Periferia di Roma, estate, clima vacanziero, tensioni familiari represse. La scena è illustrata da una voce narrante che racconta di un diario ritrovato tra i rifiuti. Spiccano alcune figure: i Placido, papà Bruno e mamma Dalia, la cui felicità è in equilibrio sulla costante violenza psicologica e fisica che il padre nutre a scapito di Dennis e Alessia, i sin troppo quieti figli. C’è poi la famiglia Rosa, con papà Pietro che proietta lo stress del suo piccolo successo lavorativo sulla bellezza dell’introversa figlia Viola. C’è il più modesto Amelio Guerrini, che fa il cameriere e vive in un camper assieme al figlio, il timido Geremia, al quale è legato da un affetto quasi infantile. C’è poi Ada, poco più di una ragazzina, che è incinta di un ragazzo col quale cerca una via di fuga.

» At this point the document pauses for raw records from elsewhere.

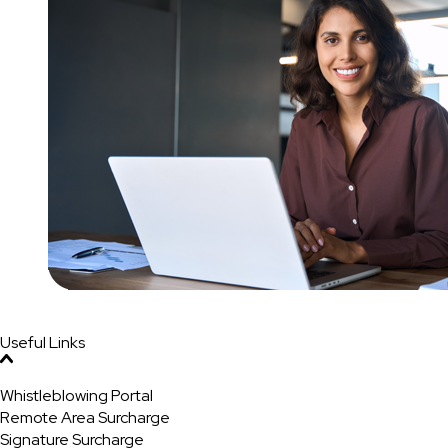
Useful Links
Whistleblowing Portal
Remote Area Surcharge
Signature Surcharge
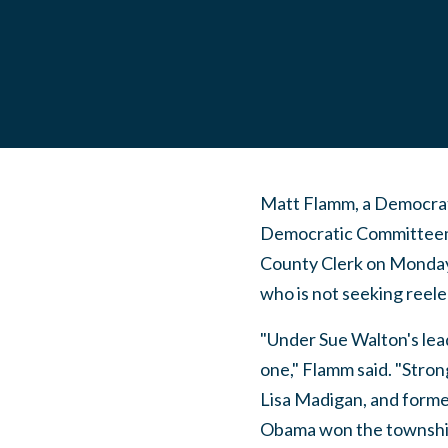
Matt Flamm, a Democrati
Democratic Committeema
County Clerk on Monday
who is not seeking reele
"Under Sue Walton's lea
one," Flamm said. "Stro
Lisa Madigan, and form
Obama won the township 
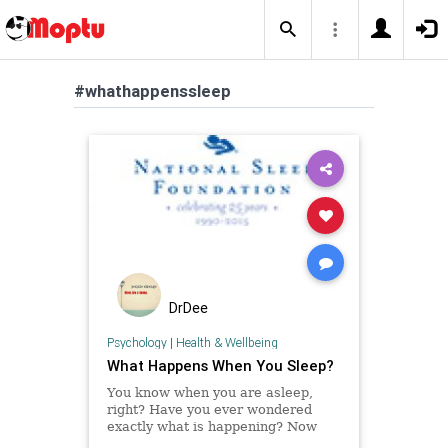
#whathappenssleep
DrDee
Psychology
|
Health & Wellbeing
What Happens When You Sleep?
You know when you are asleep,
right? Have you ever wondered
exactly what is happening? Now
you can learn more about what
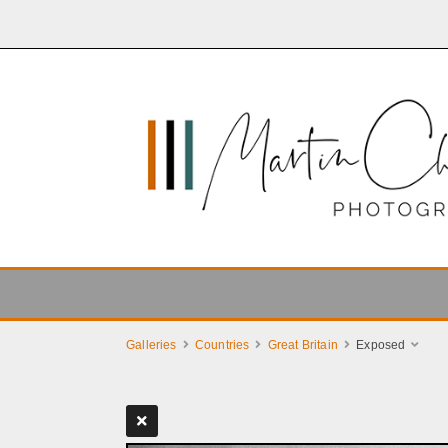
Galleries
Countries
Great Britain
Exposed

I ragazzini vivono passivamente la loro estate e seguono i precetti del Professor Bernardini, strano insegnante che a suo modo sembra capire la loro silenziosa infelicità. Favolacce pare un film adulto sull’infanzia, ma è piuttosto uno sguardo disperato dell’infanzia sull’età adulta. Ma in realtà il punto focale sta proprio nel tenere separati i due mondi, come fossero due condizioni esistenziali estranee tra loro e soprattutto estraniate dalla realtà.
I fratelli D’Innocenzo disconoscono sia stilisticamente che contenutisticamente ogni possibile realismo, attingendo al malessere esistenziale di una periferia proletaria imborghesita. Lo sguardo tradisce qua e là un malcelato senso di pietà per tutti i personaggi e, per quanto la narrazione non sfugga dall’annichilimento che le loro azioni generano, il punto di contatto tra la loro solitudine e il disadattamento relazionale cui sono soggetti produce il senso dissonante e straniato che caratterizza il film. Il dramma dei personaggi è rappresentato nella distanza abissale che si apre tra loro e il mondo in cui vivono.
Favolacce ha la consistenza di un impasto di stati d’animo indefiniti che induce una riflessione sulla condizione umana. Per individuare la fonte di tale spaccato i D’Innocenzo seguono i vari tracciati esistenziali con un empatico cinismo che si fa carico dell’irresolubile dissidio dell’esistere: il film non fa sconti ai personaggi e nemmeno allo spettatore, insistendo su una regia che adotta sempre la prospettiva più spietata e al contempo umana. Sono queste scelte a segnare la tara del peso morale del film, la capacità di ridefinire uno status etico per lo sguardo dello spettatore.